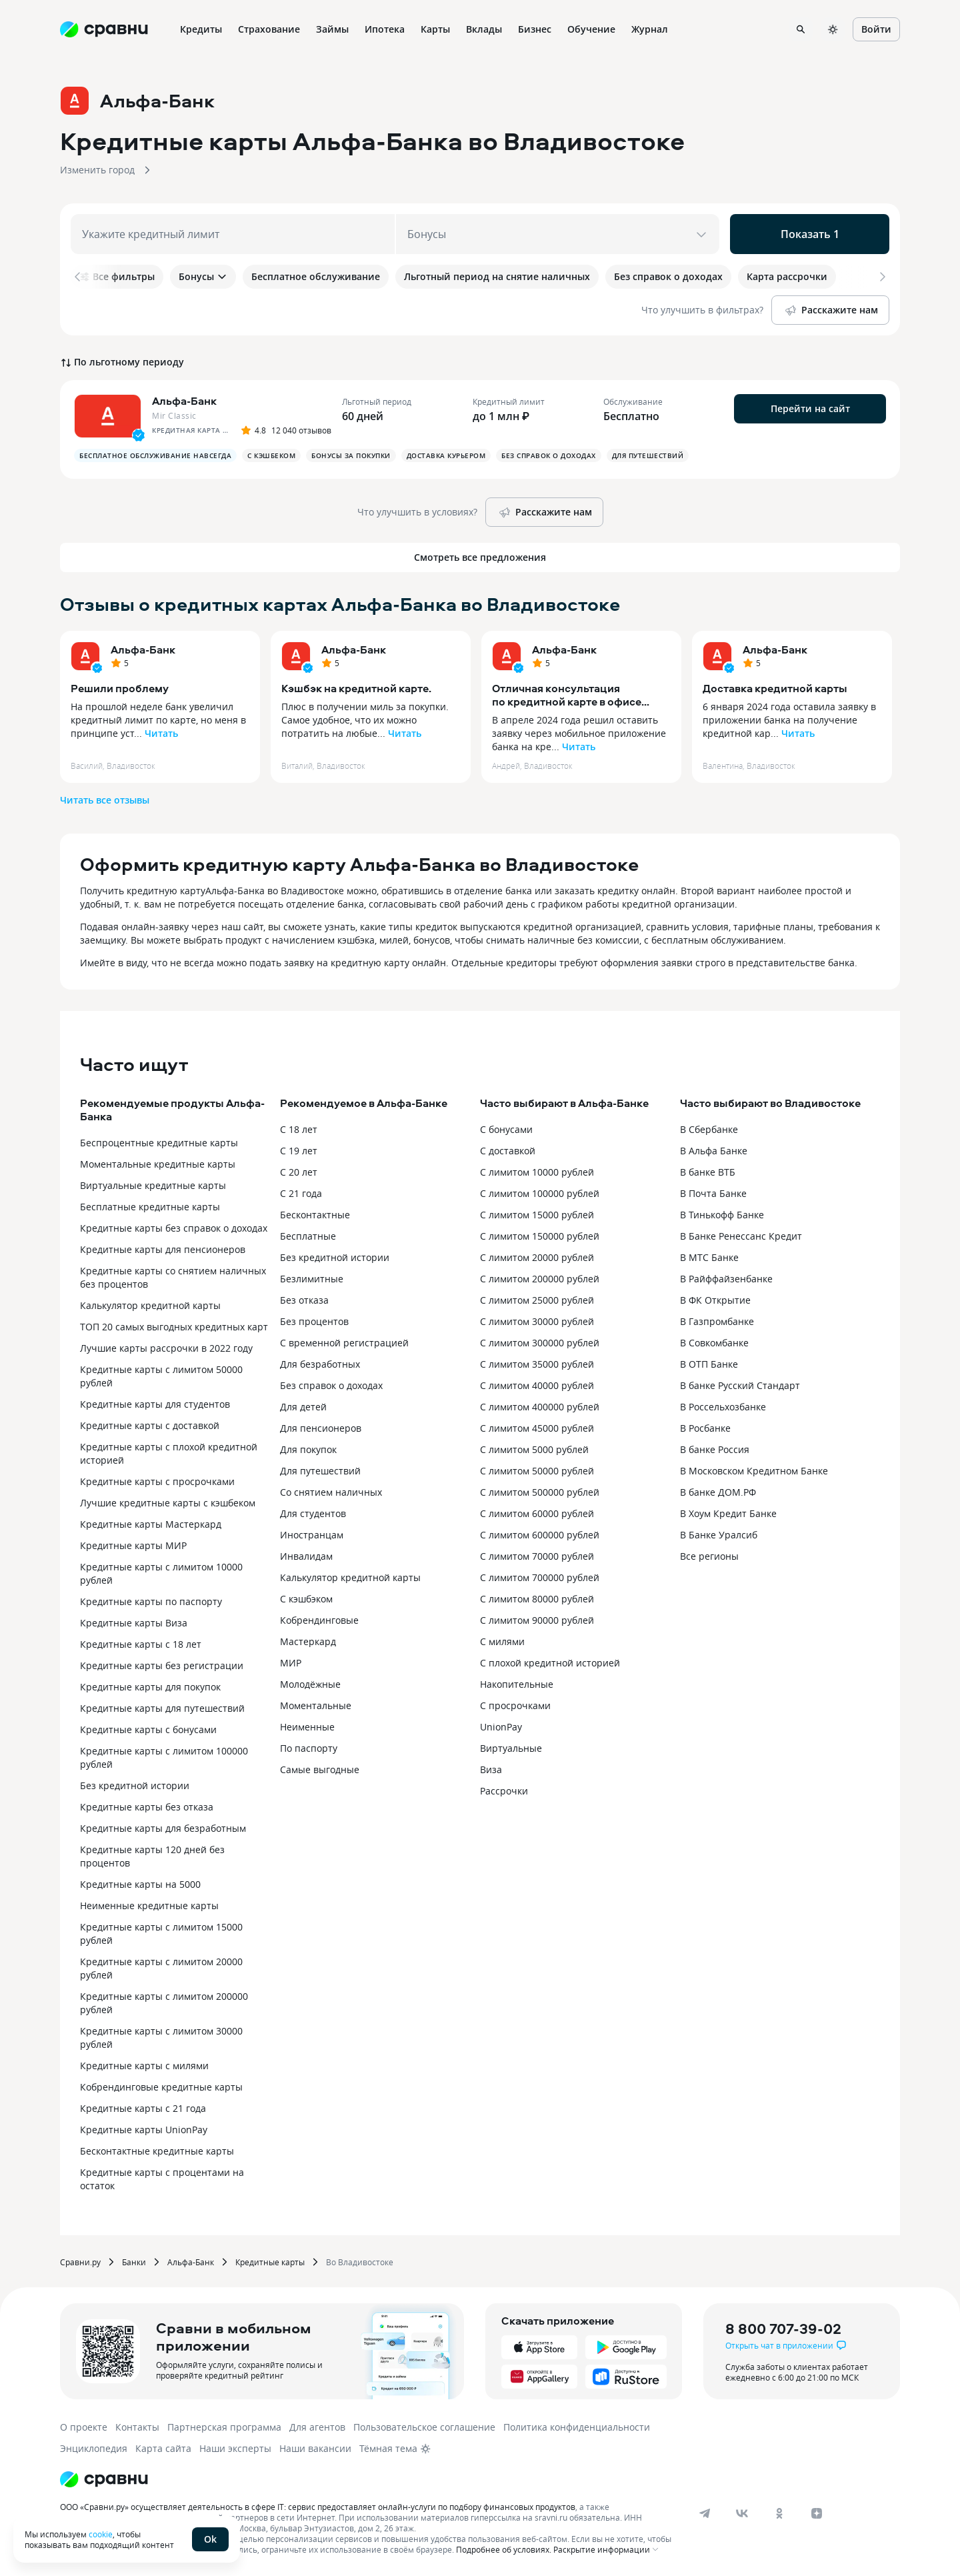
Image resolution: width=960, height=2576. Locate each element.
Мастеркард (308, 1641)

* * *

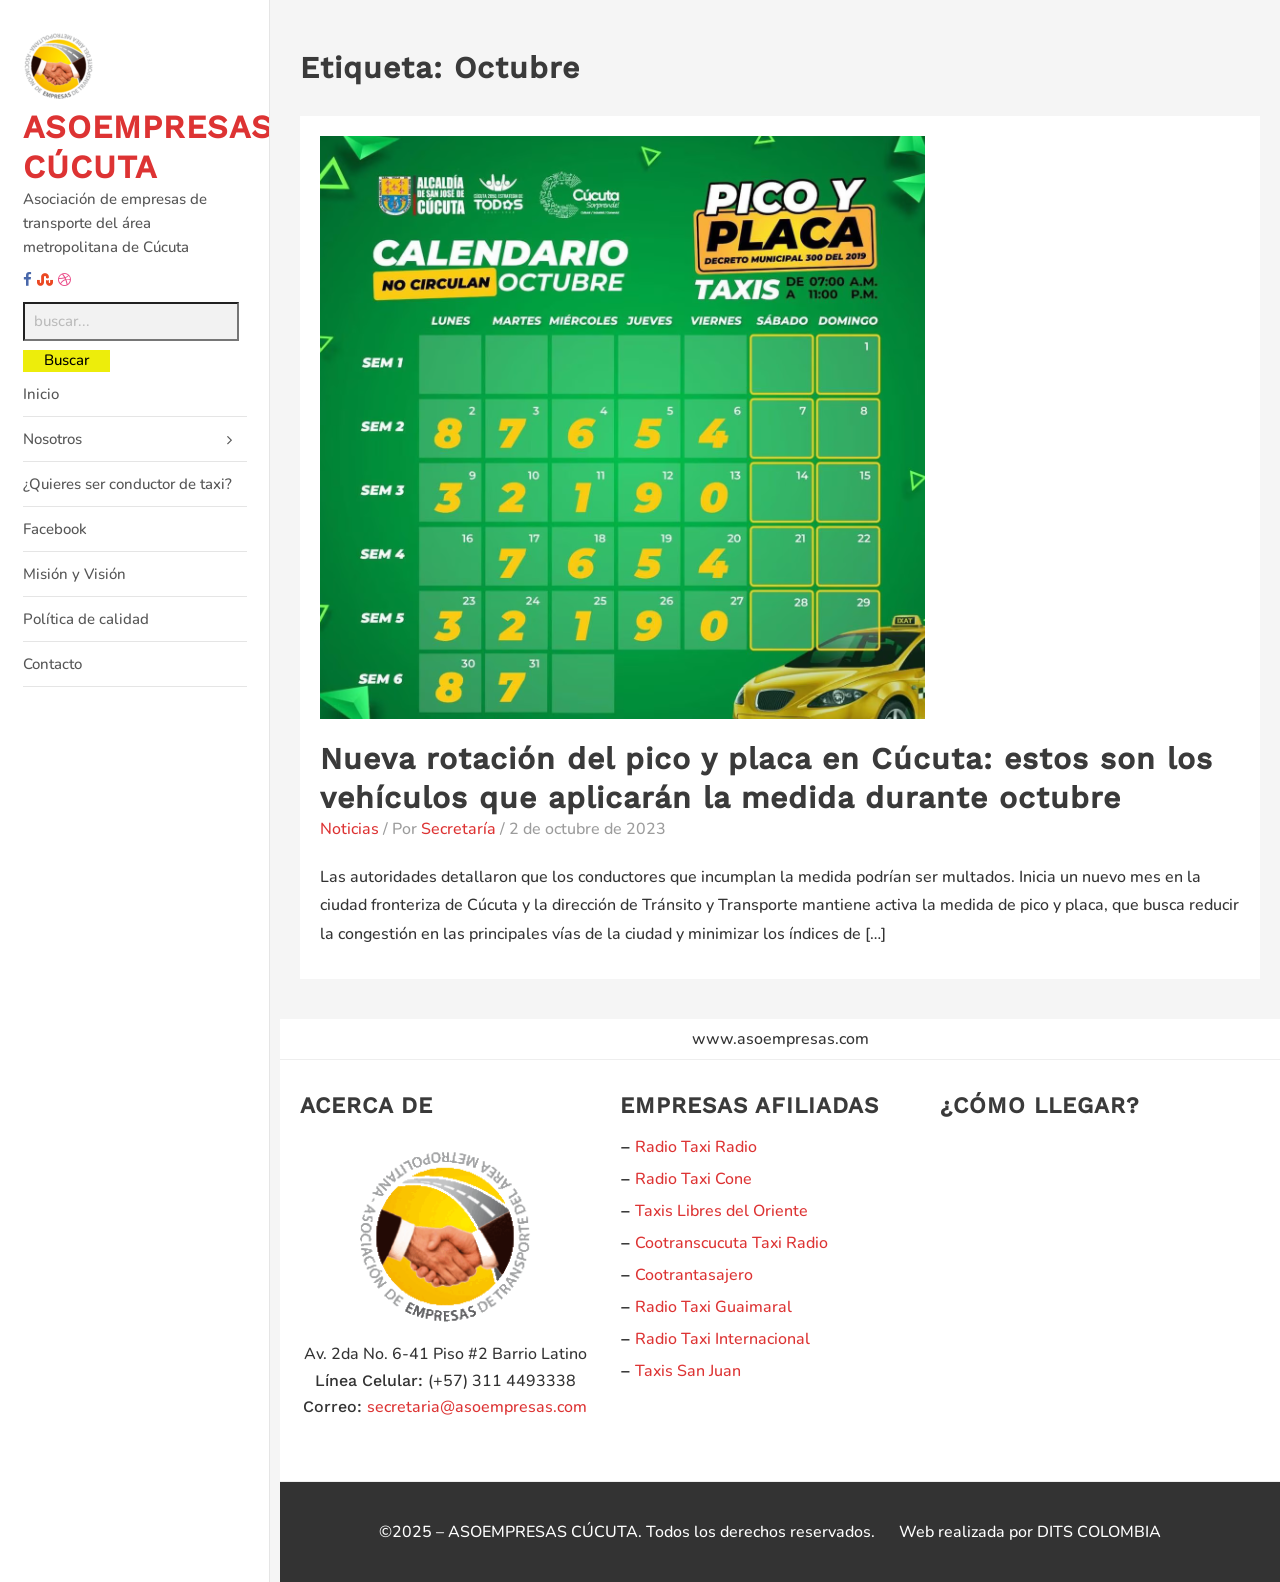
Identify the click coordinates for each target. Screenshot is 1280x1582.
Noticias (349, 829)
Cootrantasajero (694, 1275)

• **WHAT YOU NEED TO DO**
Tally the lines in this material that hold the word "each", then reply with only the number.

• **OUTPUT FOR THIS EXERCISE**
2